Greens with Black-Eyed Peas

Black-Eyed Peas

Black-eyed peas and nourishing greens, two foods well-loved in Southern and soul food cuisines, have flavors that team companionably. Adapted from The Vegetarian 5-Ingredient Gourmet.

Serves: 4 to 6 as a side dish

  • 12 to 16 ounces fresh greens
    (kale, collards, or mustard greens)
  • 2 tablespoons olive oil
  • 1 large onion, quartered and thinly sliced
  • 2 to 3 cloves garlic, minced
  • 2 cups cooked or one 15 to 16-ounce can (drained and rinsed) black-eyed peas
  • 2 tablespoons balsamic vinegar or apple cider vinegar, or to taste
  • Salt and freshly ground pepper to taste
  • Dried hot red pepper flakes or Sriracha sauce, to taste

Wash the greens well. Remove and discard the stems. Trim away thick mid-ribs from the leaves. Discard them or slice thinly and use. Chop the leaves coarsely.

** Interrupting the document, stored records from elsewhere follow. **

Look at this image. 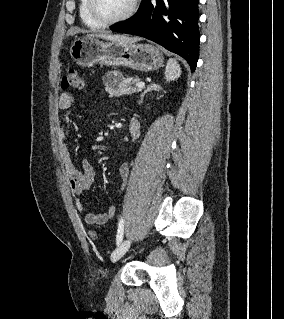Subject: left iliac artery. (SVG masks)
<instances>
[{"label": "left iliac artery", "instance_id": "1", "mask_svg": "<svg viewBox=\"0 0 284 319\" xmlns=\"http://www.w3.org/2000/svg\"><path fill=\"white\" fill-rule=\"evenodd\" d=\"M123 232H124V219L121 218L118 223V230H117V237H116L117 245H119L122 242Z\"/></svg>", "mask_w": 284, "mask_h": 319}]
</instances>
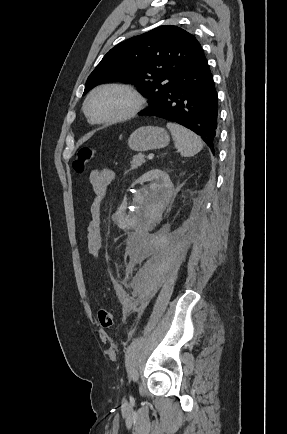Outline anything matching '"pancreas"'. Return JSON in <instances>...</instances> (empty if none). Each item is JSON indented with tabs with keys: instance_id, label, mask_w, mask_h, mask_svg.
I'll return each mask as SVG.
<instances>
[{
	"instance_id": "1",
	"label": "pancreas",
	"mask_w": 287,
	"mask_h": 434,
	"mask_svg": "<svg viewBox=\"0 0 287 434\" xmlns=\"http://www.w3.org/2000/svg\"><path fill=\"white\" fill-rule=\"evenodd\" d=\"M145 162L143 155L139 154L133 157L132 161H131V166L130 168L132 170L137 169L138 167H140L143 163Z\"/></svg>"
}]
</instances>
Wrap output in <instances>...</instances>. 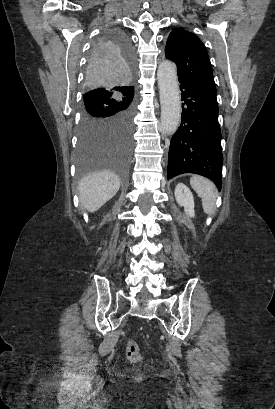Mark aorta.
<instances>
[{
  "instance_id": "obj_1",
  "label": "aorta",
  "mask_w": 275,
  "mask_h": 409,
  "mask_svg": "<svg viewBox=\"0 0 275 409\" xmlns=\"http://www.w3.org/2000/svg\"><path fill=\"white\" fill-rule=\"evenodd\" d=\"M161 102V132L174 134L181 120V98L177 68L171 60H162L157 70Z\"/></svg>"
}]
</instances>
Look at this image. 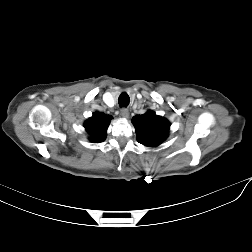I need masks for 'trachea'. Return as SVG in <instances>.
<instances>
[{"instance_id":"3493384b","label":"trachea","mask_w":252,"mask_h":252,"mask_svg":"<svg viewBox=\"0 0 252 252\" xmlns=\"http://www.w3.org/2000/svg\"><path fill=\"white\" fill-rule=\"evenodd\" d=\"M129 96L126 94V93H122L120 96H119V105L121 107H127L129 105Z\"/></svg>"}]
</instances>
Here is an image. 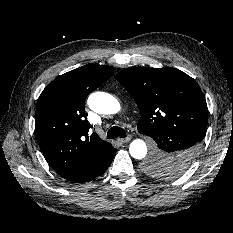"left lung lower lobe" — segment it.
Returning <instances> with one entry per match:
<instances>
[{"label":"left lung lower lobe","mask_w":233,"mask_h":233,"mask_svg":"<svg viewBox=\"0 0 233 233\" xmlns=\"http://www.w3.org/2000/svg\"><path fill=\"white\" fill-rule=\"evenodd\" d=\"M150 137L156 143L154 153L163 155L179 169L187 170L198 153V144L195 142V138L186 133L158 130ZM176 176L179 175L169 172L158 177L171 178Z\"/></svg>","instance_id":"obj_1"}]
</instances>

Heat the oil in a steep-sided skillet or stir-fry pan. Add the onion and sauté over medium heat until translucent. Add the garlic and continue to sauté until the onion is golden.

Add the greens and just enough water to keep the bottom of the pot moist cover, and steam until tender, about 10 minutes.

Stir in the black-eyed peas and vinegar. Season to taste with salt, pepper, and red pepper flakes or Sriracha. Cook just until everything is heated through, and serve.

Variation: Use pink, pinto, or black beans instead of black-eyed peas.